(Entries shown)

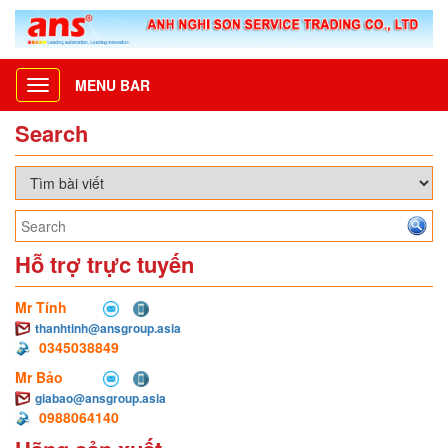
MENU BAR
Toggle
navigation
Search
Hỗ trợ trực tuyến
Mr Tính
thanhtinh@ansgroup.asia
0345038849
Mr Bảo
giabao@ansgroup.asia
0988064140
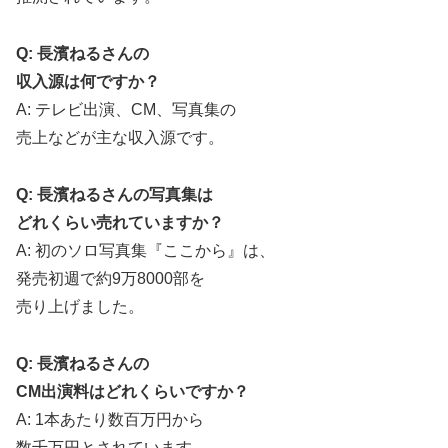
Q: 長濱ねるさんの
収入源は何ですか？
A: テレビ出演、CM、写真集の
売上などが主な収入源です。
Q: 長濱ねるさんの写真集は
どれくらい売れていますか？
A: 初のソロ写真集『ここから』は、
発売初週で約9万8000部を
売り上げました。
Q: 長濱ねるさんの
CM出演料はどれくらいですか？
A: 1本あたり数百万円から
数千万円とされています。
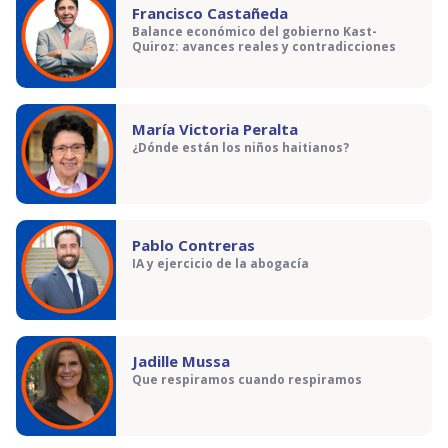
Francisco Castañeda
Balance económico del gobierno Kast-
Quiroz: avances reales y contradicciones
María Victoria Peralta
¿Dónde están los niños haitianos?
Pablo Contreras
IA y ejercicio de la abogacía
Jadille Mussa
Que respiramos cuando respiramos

(End Entries shown)
(Entries shown)

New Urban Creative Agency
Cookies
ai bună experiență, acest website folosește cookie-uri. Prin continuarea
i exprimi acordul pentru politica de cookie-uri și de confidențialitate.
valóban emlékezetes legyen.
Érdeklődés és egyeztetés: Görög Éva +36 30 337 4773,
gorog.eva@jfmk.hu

(End Entries shown)

◆ Exercise objective ◆
Where the word "ansgroup" shows up in a line of the entries above, copy that line.

◆ Exercise response ◆
thanhtinh@ansgroup.asia
giabao@ansgroup.asia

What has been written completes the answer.